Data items
..............................

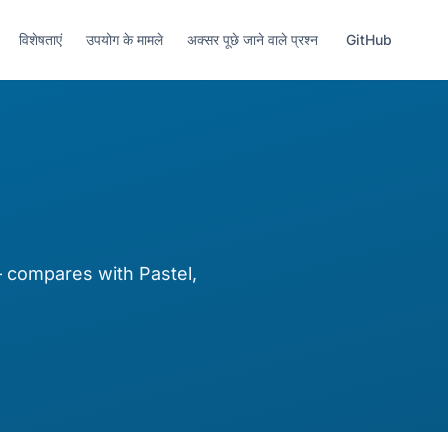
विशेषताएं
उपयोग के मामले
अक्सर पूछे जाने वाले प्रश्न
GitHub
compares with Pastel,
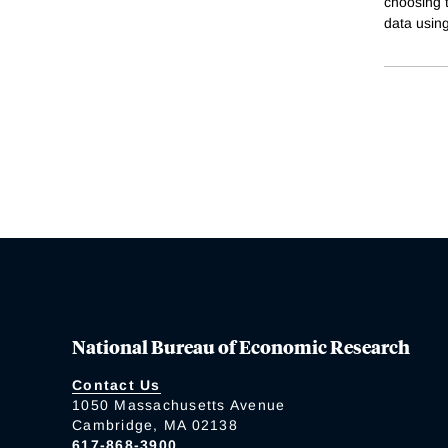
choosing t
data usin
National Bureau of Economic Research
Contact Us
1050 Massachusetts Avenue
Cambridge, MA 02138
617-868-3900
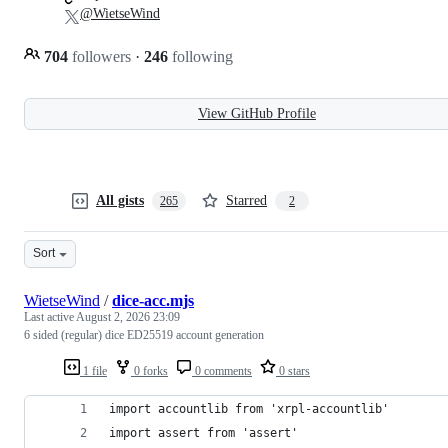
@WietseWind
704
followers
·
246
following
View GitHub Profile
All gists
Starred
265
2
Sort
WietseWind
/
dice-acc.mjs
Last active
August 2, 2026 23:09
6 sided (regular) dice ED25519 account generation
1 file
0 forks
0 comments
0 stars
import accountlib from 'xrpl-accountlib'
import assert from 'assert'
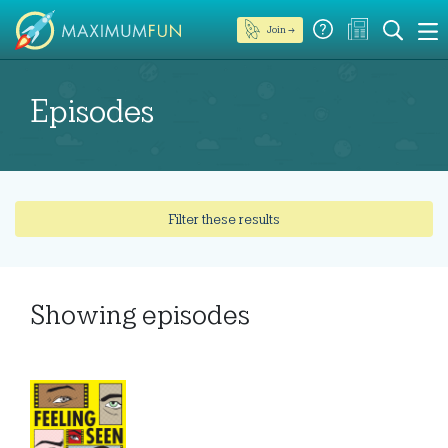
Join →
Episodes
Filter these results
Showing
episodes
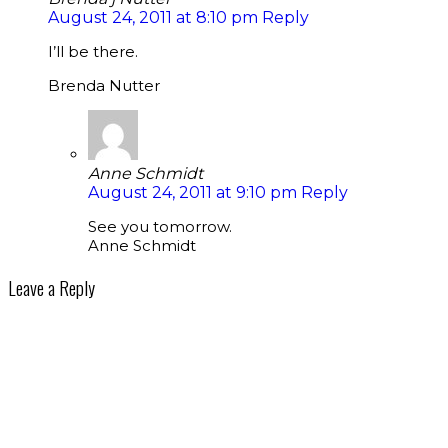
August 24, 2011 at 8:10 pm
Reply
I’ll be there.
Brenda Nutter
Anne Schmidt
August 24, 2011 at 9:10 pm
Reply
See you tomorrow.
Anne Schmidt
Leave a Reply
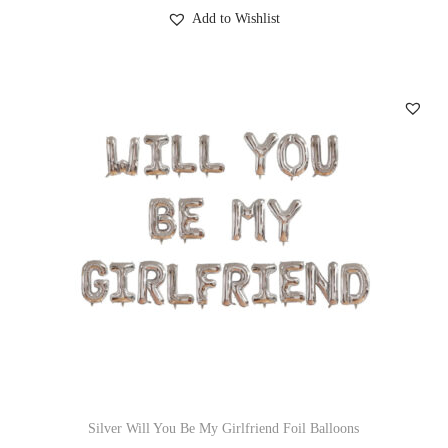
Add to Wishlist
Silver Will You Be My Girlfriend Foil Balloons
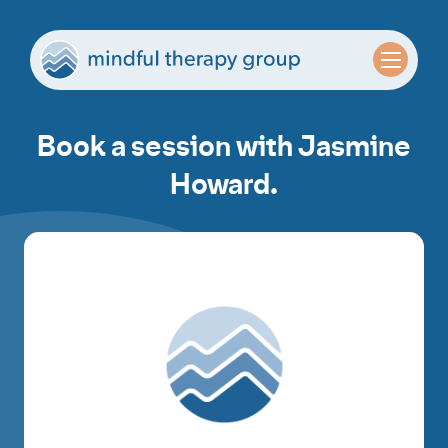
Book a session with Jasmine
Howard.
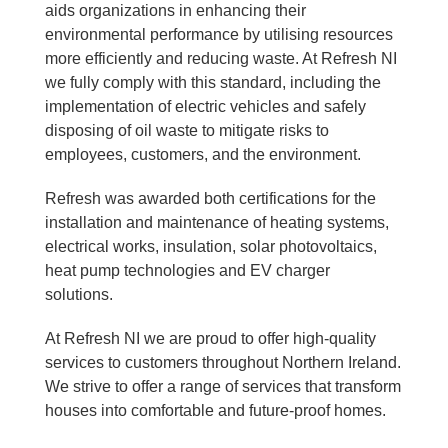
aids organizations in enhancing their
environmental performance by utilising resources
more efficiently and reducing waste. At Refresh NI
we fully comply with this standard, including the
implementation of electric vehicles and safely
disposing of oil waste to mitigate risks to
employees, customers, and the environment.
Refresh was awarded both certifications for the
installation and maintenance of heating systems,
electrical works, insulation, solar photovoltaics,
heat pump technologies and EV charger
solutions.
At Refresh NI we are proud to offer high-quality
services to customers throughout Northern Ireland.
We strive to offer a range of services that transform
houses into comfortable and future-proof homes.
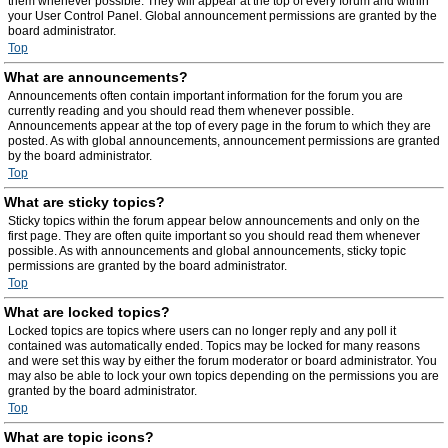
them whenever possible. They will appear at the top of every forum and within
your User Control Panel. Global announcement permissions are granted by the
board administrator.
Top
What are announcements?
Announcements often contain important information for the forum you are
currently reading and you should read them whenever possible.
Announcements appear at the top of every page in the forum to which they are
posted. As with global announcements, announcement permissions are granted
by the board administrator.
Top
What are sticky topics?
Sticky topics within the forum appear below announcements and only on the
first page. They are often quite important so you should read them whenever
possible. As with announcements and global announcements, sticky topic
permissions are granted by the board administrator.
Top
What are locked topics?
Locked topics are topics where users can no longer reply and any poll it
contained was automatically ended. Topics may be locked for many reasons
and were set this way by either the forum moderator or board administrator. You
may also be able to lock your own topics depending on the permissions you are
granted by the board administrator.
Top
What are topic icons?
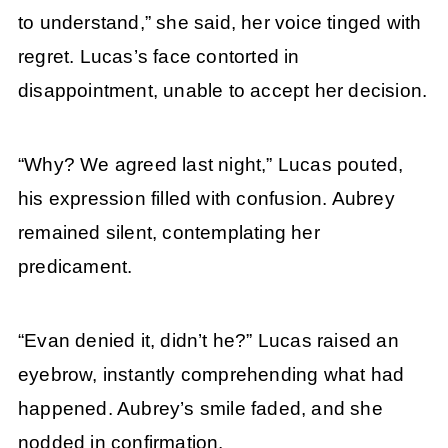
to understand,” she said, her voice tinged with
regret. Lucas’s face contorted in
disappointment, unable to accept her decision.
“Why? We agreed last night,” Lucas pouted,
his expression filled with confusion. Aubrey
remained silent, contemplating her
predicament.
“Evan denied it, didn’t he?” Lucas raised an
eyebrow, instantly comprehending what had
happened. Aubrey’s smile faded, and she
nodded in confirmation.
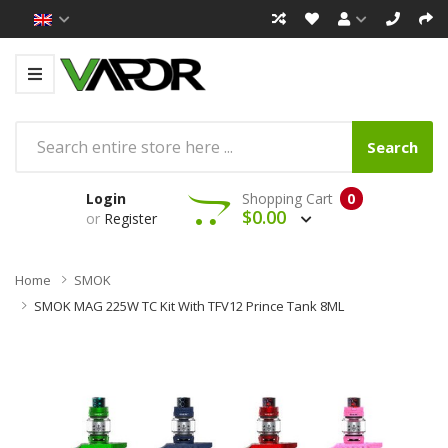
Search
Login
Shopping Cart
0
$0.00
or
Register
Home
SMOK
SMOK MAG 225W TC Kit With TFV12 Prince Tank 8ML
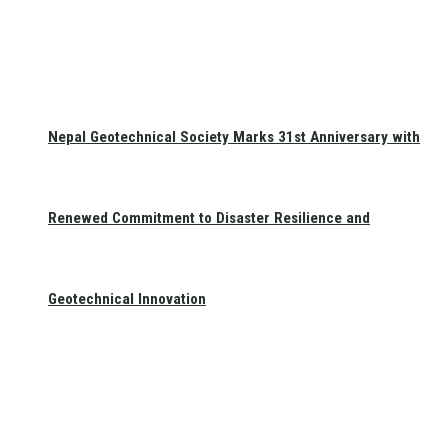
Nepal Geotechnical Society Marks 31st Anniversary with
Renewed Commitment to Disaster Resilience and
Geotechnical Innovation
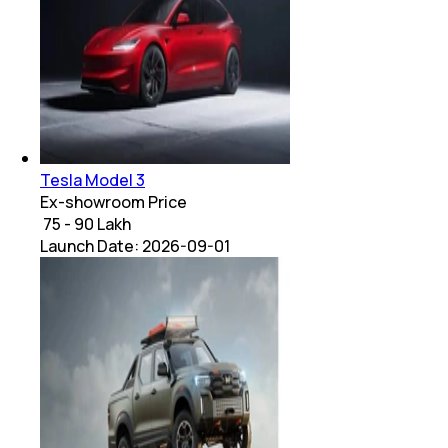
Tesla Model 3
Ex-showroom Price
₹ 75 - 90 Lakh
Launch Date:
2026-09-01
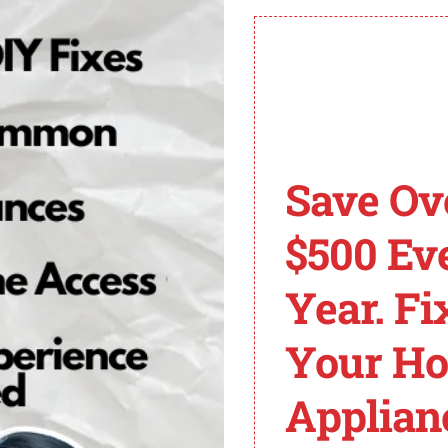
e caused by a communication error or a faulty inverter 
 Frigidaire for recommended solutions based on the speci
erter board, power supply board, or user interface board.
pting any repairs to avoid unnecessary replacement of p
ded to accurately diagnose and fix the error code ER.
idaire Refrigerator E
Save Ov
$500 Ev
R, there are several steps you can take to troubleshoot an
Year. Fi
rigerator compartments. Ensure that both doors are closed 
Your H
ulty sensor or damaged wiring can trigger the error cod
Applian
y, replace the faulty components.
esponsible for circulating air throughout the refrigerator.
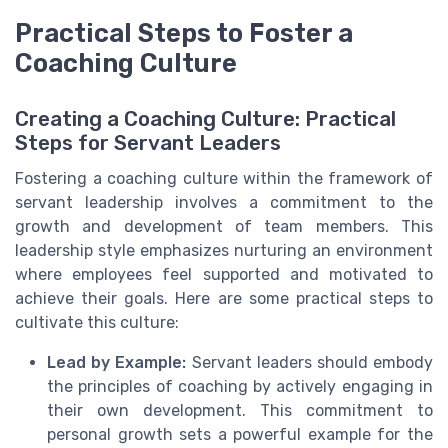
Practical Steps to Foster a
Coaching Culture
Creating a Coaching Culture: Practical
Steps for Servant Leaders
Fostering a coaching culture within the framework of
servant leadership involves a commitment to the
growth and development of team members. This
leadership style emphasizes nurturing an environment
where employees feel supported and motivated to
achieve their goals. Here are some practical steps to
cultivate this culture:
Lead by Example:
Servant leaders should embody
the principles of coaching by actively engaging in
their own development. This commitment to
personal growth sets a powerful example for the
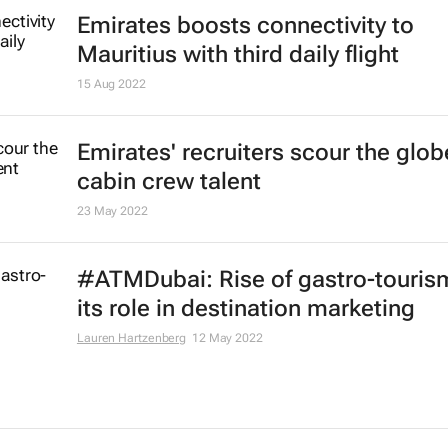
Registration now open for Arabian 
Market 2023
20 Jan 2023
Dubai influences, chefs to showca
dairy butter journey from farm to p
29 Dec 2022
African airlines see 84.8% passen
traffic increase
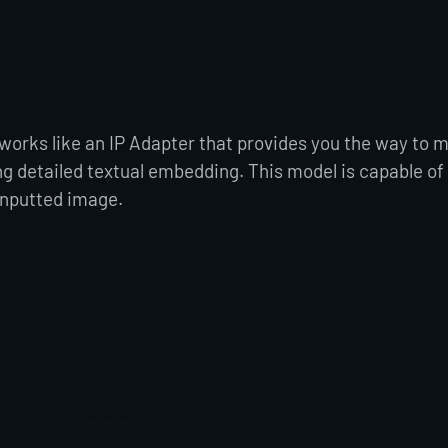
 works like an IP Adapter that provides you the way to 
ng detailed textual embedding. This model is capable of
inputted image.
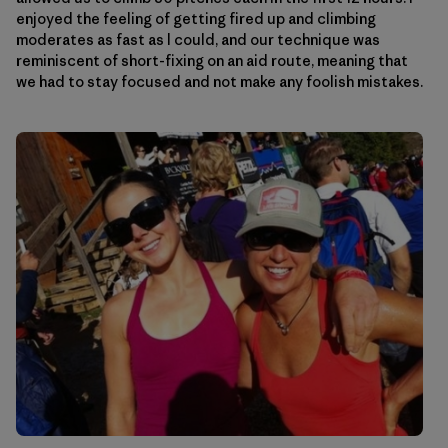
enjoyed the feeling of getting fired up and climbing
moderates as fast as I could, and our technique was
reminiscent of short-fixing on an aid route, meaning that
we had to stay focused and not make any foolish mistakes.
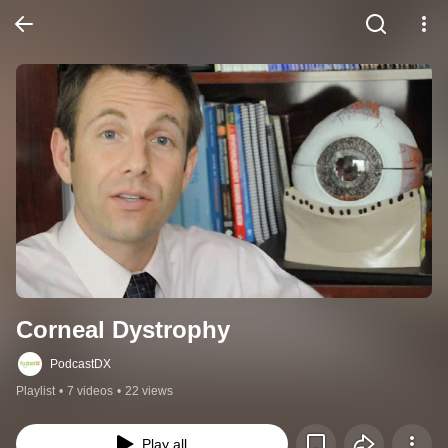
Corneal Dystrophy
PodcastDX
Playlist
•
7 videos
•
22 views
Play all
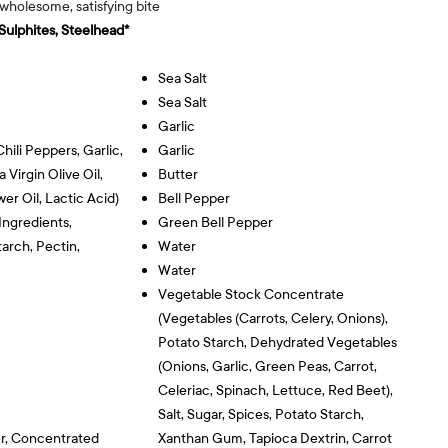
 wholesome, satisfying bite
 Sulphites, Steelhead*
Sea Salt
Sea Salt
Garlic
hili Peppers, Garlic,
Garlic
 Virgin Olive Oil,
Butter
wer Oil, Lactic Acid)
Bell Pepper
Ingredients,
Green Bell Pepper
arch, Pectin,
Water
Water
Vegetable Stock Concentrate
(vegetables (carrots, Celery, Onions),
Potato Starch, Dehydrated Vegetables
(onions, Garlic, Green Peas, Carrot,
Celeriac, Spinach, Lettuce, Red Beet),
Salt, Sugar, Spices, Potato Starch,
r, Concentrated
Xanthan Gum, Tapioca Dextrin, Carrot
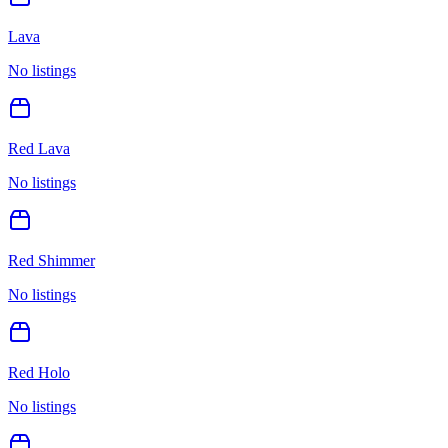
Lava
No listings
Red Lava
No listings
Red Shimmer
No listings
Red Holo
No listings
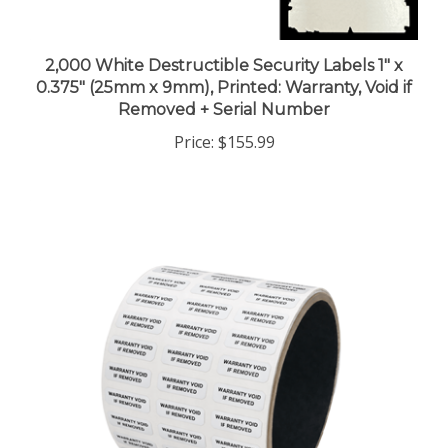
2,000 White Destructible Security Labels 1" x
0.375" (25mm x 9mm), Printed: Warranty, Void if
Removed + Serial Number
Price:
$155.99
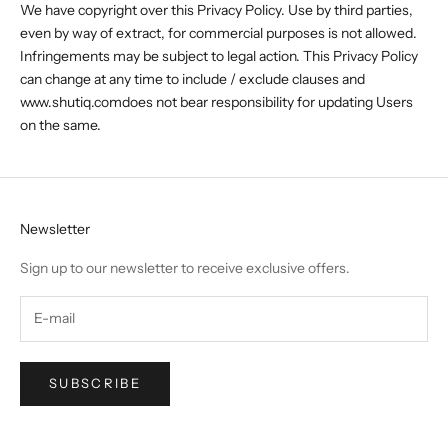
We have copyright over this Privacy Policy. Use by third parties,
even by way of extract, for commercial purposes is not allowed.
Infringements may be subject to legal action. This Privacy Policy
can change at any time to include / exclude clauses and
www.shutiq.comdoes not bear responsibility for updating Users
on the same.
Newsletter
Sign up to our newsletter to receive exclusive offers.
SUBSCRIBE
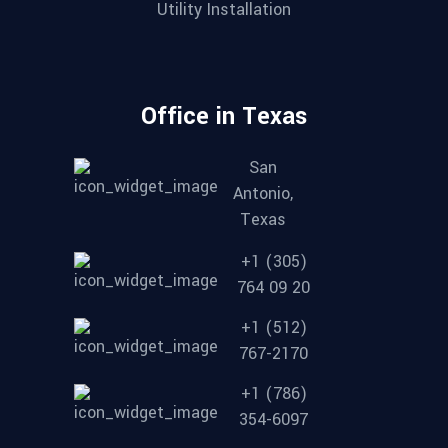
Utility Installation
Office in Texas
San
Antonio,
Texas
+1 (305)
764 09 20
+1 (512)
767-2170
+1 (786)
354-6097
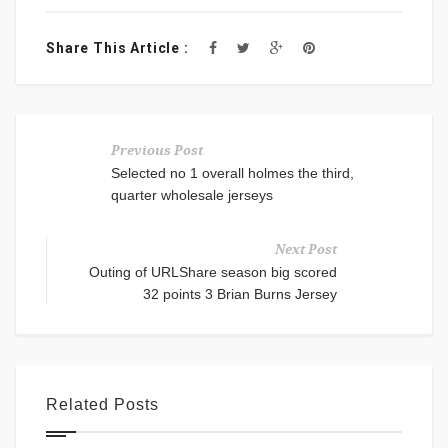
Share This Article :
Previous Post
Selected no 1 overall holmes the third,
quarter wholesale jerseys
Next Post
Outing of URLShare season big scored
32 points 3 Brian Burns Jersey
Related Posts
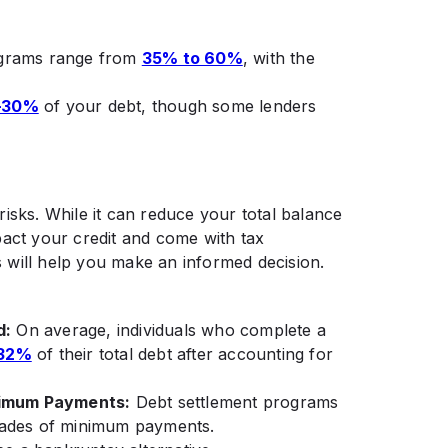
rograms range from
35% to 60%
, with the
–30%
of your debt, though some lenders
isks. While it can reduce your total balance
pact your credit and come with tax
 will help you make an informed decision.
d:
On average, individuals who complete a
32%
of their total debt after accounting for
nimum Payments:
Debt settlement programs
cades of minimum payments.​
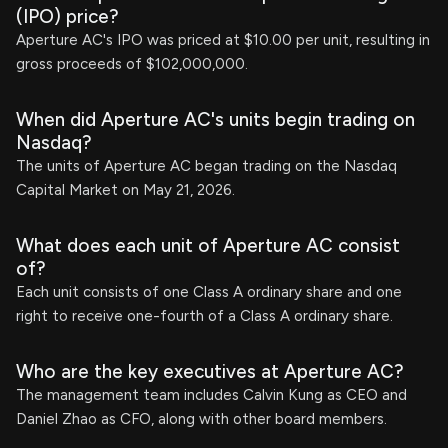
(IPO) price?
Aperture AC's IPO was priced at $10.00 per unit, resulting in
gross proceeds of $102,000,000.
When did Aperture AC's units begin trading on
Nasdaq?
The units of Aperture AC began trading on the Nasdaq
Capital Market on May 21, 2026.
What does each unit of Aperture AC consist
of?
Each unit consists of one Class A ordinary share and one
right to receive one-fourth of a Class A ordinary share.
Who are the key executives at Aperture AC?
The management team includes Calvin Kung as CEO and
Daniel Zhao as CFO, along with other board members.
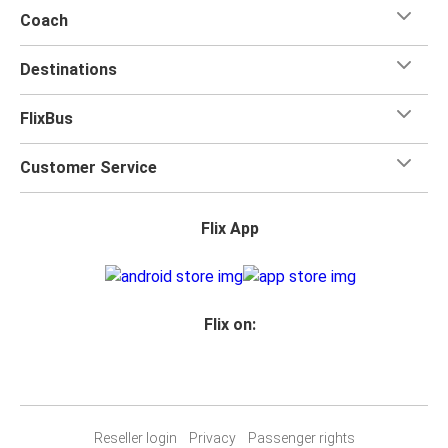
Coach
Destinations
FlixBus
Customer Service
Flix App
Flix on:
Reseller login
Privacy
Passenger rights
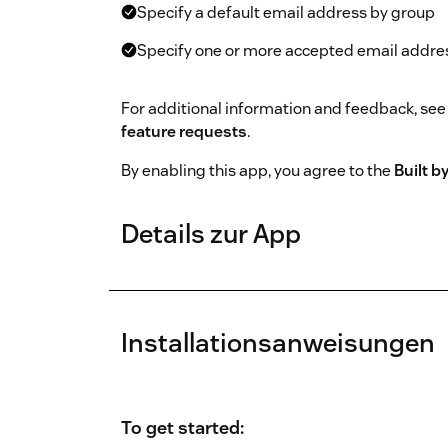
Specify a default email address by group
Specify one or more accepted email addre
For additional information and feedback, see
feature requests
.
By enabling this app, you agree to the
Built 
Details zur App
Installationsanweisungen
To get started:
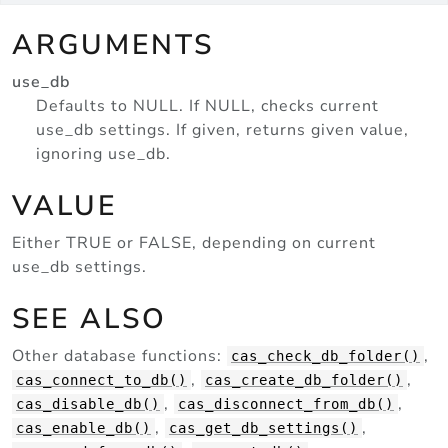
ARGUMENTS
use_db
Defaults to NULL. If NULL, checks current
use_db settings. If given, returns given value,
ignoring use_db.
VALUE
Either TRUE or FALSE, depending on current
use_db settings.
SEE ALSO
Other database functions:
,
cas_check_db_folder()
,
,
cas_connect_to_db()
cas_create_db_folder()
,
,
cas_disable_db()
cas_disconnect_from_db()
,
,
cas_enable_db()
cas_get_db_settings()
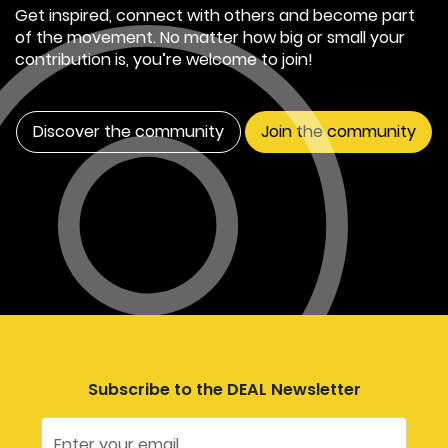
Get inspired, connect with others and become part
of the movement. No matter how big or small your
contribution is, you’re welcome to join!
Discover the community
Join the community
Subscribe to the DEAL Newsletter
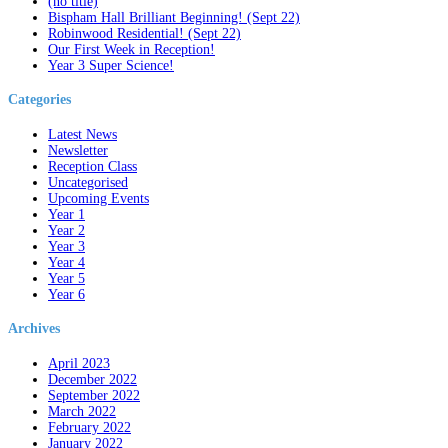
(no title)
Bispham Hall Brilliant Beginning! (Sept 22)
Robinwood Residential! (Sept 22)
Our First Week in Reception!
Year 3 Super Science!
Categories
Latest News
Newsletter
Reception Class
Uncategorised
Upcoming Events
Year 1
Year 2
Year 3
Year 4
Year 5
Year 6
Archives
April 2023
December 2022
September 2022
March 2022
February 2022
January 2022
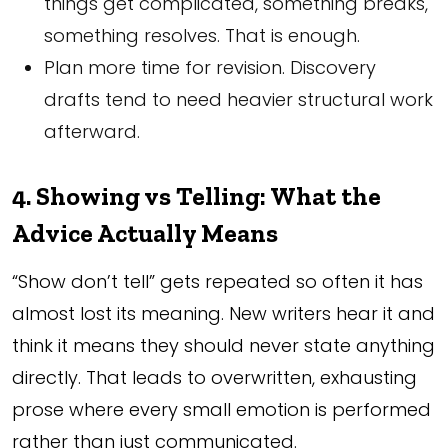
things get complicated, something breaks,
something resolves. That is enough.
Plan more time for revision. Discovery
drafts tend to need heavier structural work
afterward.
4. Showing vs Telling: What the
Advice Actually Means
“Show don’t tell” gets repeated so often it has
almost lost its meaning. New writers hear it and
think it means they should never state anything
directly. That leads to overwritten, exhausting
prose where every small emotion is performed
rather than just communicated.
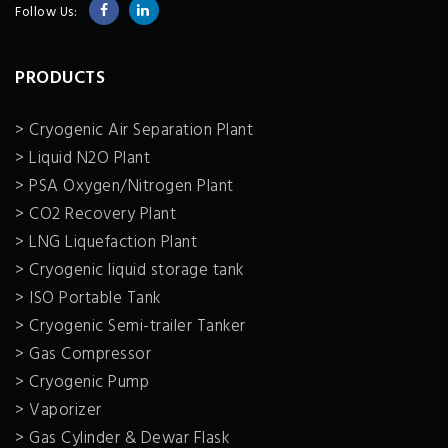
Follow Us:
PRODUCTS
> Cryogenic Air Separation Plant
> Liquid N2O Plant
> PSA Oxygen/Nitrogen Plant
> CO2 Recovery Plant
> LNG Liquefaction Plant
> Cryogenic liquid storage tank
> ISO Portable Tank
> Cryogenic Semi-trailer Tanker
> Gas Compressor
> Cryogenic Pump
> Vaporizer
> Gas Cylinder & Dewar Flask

..............................

§ **WHAT NEEDS TO BE DONE**: Across the entries above, how many lines contain the string "meaning"? The number alone is the answer.

§ **REPLY TO THE TASK**: 2